Cave deposits, also known as speleothems, form as a result of steep chemical gradients that exist in the near-surface. When rainwater hits the ground and begins to infiltrate, it goes from a low CO2 environment (the atmosphere is ~400 ppm) to a high CO2 environment (1000s ppm) caused by biological respiration. This increases the water’s acidity and causes soil minerals to dissolve. However, as the mineral-rich water infiltrates into the cave environment, it encounters a lower CO2 environment as caves can exchange air with the atmosphere – cave air CO2 can even approach atmospheric levels.
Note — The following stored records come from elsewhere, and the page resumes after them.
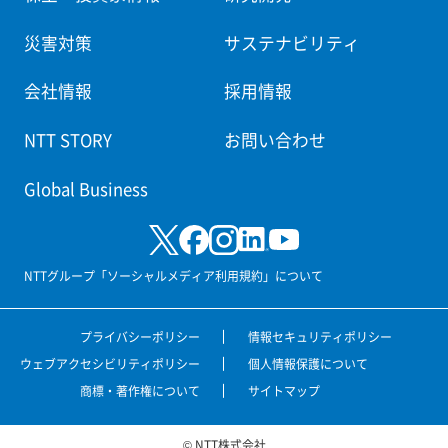
災害対策
サステナビリティ
会社情報
採用情報
NTT STORY
お問い合わせ
Global Business
NTTグループ「ソーシャルメディア利用規約」について
プライバシーポリシー
情報セキュリティポリシー
ウェブアクセシビリティポリシー
個人情報保護について
商標・著作権について
サイトマップ
© NTT株式会社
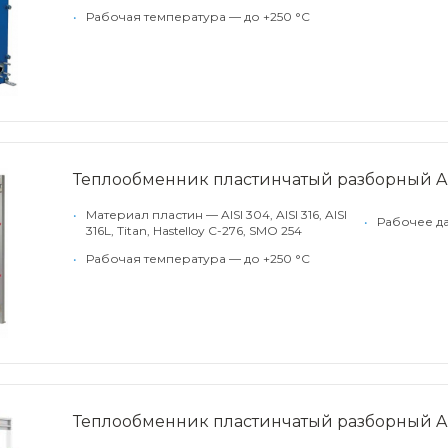
•
Рабочая температура — до +250 °С
Теплообменник пластинчатый разборный Alf
•
Материал пластин — AISI 304, AISI 316, AISI
•
Рабочее да
316L, Titan, Hastelloy C-276, SMO 254
•
Рабочая температура — до +250 °С
Теплообменник пластинчатый разборный Alf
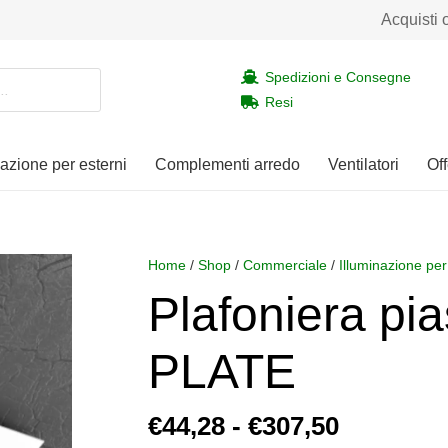
Acquisti 
Spedizioni e Consegne
Resi
nazione per esterni
Complementi arredo
Ventilatori
Off
Home
/
Shop
/
Commerciale
/
Illuminazione per
Plafoniera pi
PLATE
Fascia
€
44,28
-
€
307,50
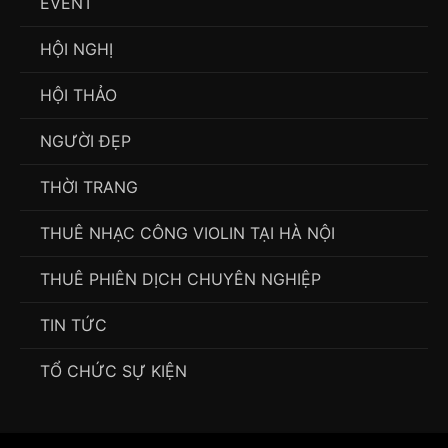
EVENT
HỘI NGHỊ
HỘI THẢO
NGƯỜI ĐẸP
THỜI TRANG
THUÊ NHẠC CÔNG VIOLIN TẠI HÀ NỘI
THUÊ PHIÊN DỊCH CHUYÊN NGHIỆP
TIN TỨC
TỔ CHỨC SỰ KIỆN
This forces CO2 to rapidly degas as it drips onto the cave floor and ultimately makes mineral deposits like stalagmites.

Speleothems have proved a useful archive for reconstructing ancient environments of the Earth's recent past because they carry a "memory" of the original formation water in their oxygen isotope composition. Traditionally, oxygen isotope composition has been measured as the relative abundance of the 18O and 16O isotopes (i.e., 18O/16O, which is reported in "δ" notation as δ18O). Because the isotopes have different masses, they behave slightly different in chemical reactions. As a result, a sample's δ18O is responsive to regional climate processes like the conditions at the original oceanic moisture source, amount of rainout, rainfall seasonality, and temperature. Local evaporation and “cave kinetic” processes (e.g., the rate of degassing, prior calcite precipitation above the cave) can also influence δ18O.

Speleothem paleoclimatologists have widely used stalagmite δ18O to constrain the rate and timing of hydrologic change through the late Quaternary (the last ~1 million years). However, rigorously demonstrating which environmental parameters drive a sample's δ18O is more difficult, which is where my work comes in. As a postdoc at the University of Michigan, I have been exploring how we can use the rarest stable isotope of oxygen 17O to provide an additional constraint - this is done through the Δ′17O parameter ("cap prime 17 O"). The plot to the side shows how different processes should affect the isotope systems. Even though all of the process cause a similar positive change in δ18O, they have different effects on Δ′17O parameter. We should therefore be able to use triple oxygen isotopes to distinguish isotopic drivers better than δ18O alone.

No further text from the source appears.